### Exercise details
Report every line of the data where the string "label" appears.

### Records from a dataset

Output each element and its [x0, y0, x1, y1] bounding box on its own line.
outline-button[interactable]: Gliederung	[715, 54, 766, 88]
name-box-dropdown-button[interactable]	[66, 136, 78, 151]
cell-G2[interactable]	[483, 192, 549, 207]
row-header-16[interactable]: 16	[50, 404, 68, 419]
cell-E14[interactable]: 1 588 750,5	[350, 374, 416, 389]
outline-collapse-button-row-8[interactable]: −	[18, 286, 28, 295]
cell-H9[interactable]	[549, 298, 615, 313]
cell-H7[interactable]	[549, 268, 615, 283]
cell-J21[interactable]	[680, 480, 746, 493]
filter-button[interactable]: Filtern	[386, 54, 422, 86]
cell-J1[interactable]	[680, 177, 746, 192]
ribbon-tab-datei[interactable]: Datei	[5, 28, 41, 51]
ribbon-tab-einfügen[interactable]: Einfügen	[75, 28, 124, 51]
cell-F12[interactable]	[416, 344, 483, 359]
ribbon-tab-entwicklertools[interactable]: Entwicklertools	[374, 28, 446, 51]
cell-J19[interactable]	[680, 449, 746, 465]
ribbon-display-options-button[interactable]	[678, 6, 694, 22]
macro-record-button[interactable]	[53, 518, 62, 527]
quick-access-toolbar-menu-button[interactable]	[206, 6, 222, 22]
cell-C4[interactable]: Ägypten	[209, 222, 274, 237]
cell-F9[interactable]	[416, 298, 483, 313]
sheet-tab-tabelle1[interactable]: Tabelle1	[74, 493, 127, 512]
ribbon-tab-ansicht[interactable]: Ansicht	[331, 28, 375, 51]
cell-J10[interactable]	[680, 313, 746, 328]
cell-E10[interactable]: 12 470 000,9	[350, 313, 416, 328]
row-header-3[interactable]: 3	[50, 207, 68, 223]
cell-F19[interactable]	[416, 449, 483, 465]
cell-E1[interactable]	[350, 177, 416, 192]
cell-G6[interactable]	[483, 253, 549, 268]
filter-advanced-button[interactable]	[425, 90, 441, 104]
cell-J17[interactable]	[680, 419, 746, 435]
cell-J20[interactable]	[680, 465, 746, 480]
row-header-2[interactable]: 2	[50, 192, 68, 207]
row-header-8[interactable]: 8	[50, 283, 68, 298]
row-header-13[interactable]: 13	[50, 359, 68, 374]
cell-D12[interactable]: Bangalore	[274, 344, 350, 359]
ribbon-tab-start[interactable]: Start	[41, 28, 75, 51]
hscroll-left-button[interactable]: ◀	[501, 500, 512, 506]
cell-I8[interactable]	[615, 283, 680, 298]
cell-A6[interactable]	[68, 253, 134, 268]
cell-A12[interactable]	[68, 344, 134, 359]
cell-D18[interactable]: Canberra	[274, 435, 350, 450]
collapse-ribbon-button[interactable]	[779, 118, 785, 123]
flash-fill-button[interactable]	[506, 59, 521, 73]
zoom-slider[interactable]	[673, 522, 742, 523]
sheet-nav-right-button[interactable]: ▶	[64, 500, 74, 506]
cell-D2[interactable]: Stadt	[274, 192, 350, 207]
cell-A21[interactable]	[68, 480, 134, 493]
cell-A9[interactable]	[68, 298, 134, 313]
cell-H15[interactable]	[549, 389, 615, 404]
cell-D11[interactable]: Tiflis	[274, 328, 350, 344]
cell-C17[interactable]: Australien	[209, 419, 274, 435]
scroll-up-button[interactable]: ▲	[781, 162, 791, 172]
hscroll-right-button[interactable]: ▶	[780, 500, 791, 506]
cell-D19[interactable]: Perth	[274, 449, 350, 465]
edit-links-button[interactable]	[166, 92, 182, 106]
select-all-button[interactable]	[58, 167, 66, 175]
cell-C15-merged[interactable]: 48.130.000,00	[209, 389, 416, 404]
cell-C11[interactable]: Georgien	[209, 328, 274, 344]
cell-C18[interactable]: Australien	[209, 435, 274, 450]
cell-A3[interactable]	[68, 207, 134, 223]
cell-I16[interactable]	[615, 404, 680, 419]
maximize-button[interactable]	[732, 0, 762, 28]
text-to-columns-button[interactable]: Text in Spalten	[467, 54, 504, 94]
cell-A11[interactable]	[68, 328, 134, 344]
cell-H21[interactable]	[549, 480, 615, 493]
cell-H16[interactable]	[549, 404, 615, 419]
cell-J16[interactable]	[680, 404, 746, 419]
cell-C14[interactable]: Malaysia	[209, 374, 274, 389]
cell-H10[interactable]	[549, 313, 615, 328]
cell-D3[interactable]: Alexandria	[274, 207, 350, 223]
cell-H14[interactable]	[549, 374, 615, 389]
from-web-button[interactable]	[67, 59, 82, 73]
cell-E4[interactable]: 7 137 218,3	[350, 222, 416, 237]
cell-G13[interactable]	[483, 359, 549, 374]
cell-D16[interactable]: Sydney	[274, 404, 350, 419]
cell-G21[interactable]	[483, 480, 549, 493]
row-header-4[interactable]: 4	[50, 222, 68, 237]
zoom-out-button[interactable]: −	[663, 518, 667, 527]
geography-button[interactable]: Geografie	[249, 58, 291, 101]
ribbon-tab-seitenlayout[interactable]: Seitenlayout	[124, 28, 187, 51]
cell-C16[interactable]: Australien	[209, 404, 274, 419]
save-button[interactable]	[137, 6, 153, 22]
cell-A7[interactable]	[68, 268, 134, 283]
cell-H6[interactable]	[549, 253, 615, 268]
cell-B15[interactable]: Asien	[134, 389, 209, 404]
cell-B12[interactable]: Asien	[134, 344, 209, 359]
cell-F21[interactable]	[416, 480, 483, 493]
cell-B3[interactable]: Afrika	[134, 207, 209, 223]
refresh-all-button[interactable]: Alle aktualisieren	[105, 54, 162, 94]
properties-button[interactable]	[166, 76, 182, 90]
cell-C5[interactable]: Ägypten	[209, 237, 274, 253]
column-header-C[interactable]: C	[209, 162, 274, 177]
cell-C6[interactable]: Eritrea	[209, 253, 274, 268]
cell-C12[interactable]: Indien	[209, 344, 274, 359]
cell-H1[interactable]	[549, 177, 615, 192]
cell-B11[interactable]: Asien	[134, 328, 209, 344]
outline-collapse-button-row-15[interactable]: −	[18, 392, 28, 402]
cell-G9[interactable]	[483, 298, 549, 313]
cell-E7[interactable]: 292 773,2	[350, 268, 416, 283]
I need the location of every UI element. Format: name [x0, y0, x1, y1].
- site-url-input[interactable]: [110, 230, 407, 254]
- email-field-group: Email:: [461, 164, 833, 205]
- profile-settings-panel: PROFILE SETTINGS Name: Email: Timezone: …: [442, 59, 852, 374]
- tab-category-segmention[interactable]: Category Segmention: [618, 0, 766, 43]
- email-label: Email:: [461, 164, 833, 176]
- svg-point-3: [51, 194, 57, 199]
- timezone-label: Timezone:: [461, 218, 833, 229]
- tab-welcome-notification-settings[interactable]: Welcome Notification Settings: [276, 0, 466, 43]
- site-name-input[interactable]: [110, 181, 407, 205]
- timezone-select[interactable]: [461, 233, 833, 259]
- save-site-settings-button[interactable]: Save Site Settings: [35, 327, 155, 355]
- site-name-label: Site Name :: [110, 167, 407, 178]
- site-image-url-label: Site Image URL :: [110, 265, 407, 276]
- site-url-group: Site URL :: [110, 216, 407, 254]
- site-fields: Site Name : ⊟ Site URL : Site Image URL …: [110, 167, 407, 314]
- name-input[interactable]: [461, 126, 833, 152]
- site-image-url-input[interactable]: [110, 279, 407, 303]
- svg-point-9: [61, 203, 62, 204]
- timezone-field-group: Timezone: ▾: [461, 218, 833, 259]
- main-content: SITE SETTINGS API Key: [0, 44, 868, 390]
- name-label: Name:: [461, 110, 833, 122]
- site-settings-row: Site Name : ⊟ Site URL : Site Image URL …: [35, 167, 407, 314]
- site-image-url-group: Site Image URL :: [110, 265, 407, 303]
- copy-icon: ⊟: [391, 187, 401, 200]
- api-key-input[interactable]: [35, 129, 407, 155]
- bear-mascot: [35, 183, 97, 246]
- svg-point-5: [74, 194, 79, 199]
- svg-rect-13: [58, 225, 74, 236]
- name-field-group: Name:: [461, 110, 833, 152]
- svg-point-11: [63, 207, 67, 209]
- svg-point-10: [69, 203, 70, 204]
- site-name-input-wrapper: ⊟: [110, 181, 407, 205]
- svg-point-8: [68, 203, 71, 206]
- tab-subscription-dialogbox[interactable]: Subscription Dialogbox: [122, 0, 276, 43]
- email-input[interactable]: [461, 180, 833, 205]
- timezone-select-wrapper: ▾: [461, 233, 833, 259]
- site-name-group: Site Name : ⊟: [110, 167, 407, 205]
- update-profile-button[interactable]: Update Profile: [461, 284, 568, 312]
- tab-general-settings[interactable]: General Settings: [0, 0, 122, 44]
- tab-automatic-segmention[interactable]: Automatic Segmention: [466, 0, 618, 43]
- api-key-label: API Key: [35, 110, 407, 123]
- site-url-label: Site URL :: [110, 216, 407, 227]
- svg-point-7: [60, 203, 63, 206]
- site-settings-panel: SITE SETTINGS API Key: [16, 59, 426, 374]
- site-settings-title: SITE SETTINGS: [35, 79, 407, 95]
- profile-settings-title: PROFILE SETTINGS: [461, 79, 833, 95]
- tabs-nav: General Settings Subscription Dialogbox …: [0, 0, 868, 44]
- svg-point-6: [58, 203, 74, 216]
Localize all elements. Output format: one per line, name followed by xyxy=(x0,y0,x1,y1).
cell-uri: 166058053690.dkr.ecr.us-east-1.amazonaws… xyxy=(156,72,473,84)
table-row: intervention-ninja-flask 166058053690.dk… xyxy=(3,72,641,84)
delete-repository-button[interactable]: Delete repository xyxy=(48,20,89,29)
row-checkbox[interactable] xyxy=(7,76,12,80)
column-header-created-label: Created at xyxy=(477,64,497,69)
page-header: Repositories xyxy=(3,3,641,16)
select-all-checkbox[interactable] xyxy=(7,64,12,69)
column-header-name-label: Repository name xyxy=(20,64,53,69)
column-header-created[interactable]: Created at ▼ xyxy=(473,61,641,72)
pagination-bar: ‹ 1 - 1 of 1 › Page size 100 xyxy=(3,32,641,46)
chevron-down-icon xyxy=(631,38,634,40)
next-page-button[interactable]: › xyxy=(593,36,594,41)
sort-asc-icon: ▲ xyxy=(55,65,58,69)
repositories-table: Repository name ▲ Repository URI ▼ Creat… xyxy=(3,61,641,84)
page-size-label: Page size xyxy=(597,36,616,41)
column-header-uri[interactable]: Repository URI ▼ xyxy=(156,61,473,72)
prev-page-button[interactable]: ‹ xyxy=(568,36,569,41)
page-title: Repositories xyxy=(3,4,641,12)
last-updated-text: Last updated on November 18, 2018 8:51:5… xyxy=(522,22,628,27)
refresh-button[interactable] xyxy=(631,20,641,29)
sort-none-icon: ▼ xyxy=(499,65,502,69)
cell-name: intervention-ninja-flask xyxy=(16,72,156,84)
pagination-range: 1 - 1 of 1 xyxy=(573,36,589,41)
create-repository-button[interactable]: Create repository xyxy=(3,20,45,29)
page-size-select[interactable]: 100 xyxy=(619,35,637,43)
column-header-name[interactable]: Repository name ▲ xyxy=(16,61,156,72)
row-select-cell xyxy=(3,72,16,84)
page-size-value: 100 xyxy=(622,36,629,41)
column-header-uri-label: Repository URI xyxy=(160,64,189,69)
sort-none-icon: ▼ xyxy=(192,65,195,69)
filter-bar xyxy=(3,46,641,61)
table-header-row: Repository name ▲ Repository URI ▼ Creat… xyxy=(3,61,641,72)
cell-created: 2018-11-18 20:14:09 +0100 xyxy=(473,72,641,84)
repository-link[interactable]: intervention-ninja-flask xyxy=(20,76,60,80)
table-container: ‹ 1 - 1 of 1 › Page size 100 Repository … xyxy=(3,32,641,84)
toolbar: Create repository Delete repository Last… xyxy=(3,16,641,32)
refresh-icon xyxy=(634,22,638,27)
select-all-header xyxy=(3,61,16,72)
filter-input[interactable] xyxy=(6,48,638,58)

### Your solution
- email-label: Email:: [461, 164, 833, 176]
- timezone-label: Timezone:: [461, 218, 833, 229]
- site-name-label: Site Name :: [110, 167, 407, 178]
- site-image-url-label: Site Image URL :: [110, 265, 407, 276]
- name-label: Name:: [461, 110, 833, 122]
- api-key-label: API Key: [35, 110, 407, 123]
- site-url-label: Site URL :: [110, 216, 407, 227]
column-header-created-label: Created at xyxy=(477,64,497,69)
column-header-name-label: Repository name xyxy=(20,64,53,69)
page-size-label: Page size xyxy=(597,36,616,41)
column-header-uri-label: Repository URI xyxy=(160,64,189,69)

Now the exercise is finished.